[A Daughter of the Land by Gene Stratton-Porter]@TWC D-Link bookA Daughter of the Land CHAPTER XIV 3/39
So long as Mrs.Holt could not understand how some folks could see their way to live off of other folks, or why a girl who had a chance to marry a fortune would make herself a burden to a poor man, Kate made the mistake of ignoring her. Thus emboldened she soon became personal.
It seemed as if she spent her spare time and mental force thinking up suggestive, sarcastic things to say, where Kate could not help hearing them.
She paid no attention unless the attack was too mean and premeditated; but to her surprise she found that every ugly, malicious word the old woman said lodged in her brain and arose to confront her at the most inopportune times--in the middle of a recitation or when she roused enough to turn over in her bed at night.

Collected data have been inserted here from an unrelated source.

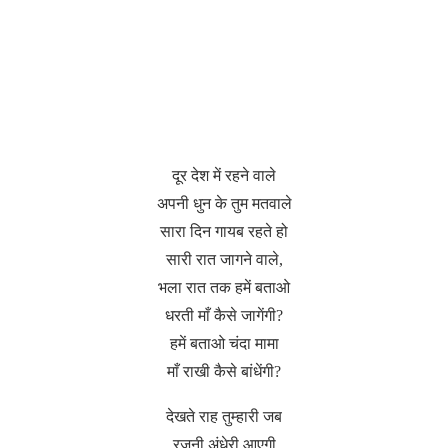
दूर देश में रहने वाले
अपनी धुन के तुम मतवाले
सारा दिन गायब रहते हो
सारी रात जागने वाले,
भला रात तक हमें बताओ
धरती माँ कैसे जागेंगी?
हमें बताओ चंदा मामा
माँ राखी कैसे बांधेंगी?
देखते राह तुम्हारी जब
रजनी अंधेरी आएगी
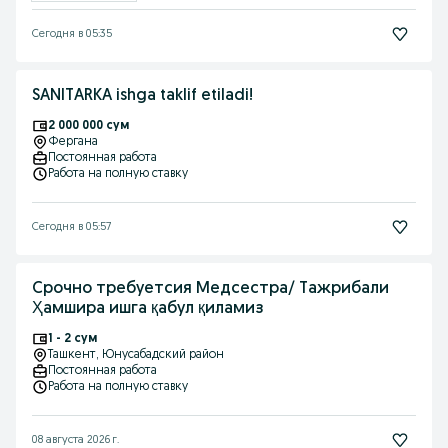
Сегодня в 05:35
SANITARKA ishga taklif etiladi!
2 000 000 сум
Фергана
Постоянная работа
Работа на полную ставку
Сегодня в 05:57
Срочно требуетсия Медсестра/ Тажрибали
Ҳамшира ишга қабул қиламиз
1 - 2 сум
Ташкент
, Юнусабадский район
Постоянная работа
Работа на полную ставку
08 августа 2026 г.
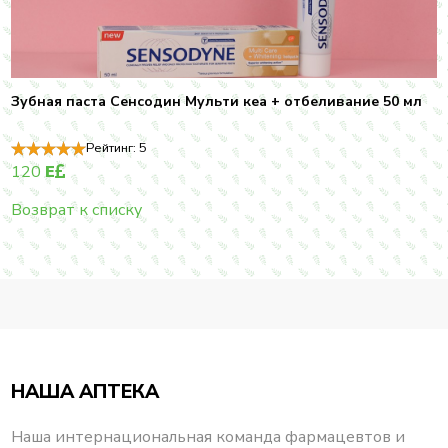
Зубная паста Сенсодин Мульти кеа + отбеливание 50 мл
Рейтинг:
5
120
E
Возврат к списку
НАША АПТЕКА
Наша интернациональная команда фармацевтов и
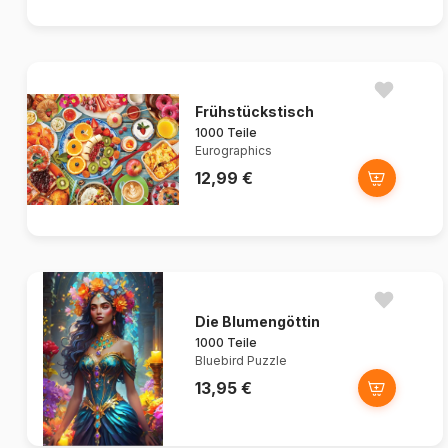
Frühstückstisch
1000 Teile
Eurographics
12,99 €
Die Blumengöttin
1000 Teile
Bluebird Puzzle
13,95 €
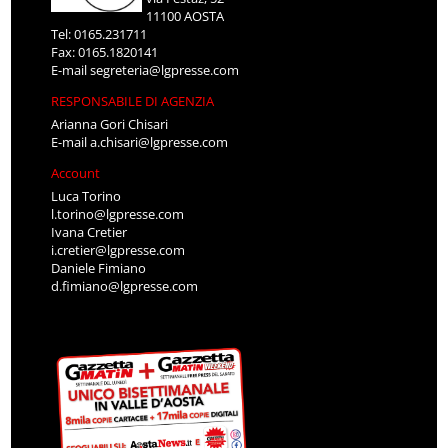
11100 AOSTA
Tel: 0165.231711
Fax: 0165.1820141
E-mail
segreteria@lgpresse.com
RESPONSABILE DI AGENZIA
Arianna Gori Chisari
E-mail
a.chisari@lgpresse.com
Account
Luca Torino
l.torino@lgpresse.com
Ivana Cretier
i.cretier@lgpresse.com
Daniele Fimiano
d.fimiano@lgpresse.com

The more vigorously she threw herself into her school work, the more she realized a queer lassitude, creeping over her.
She kept squaring her shoulders, lifting her chin, and brushing imaginary cobwebs from before her face. The final Friday evening of the month, she stopped at the post office and carried away with her the bill for her Leghorn hat, mailed with nicely conceived estimate as to when her first check would be due. Kate visited the Trustee, and smiled grimly as she slipped the amount in an envelope and gave it to the hack driver to carry to Hartley on his trip the following day.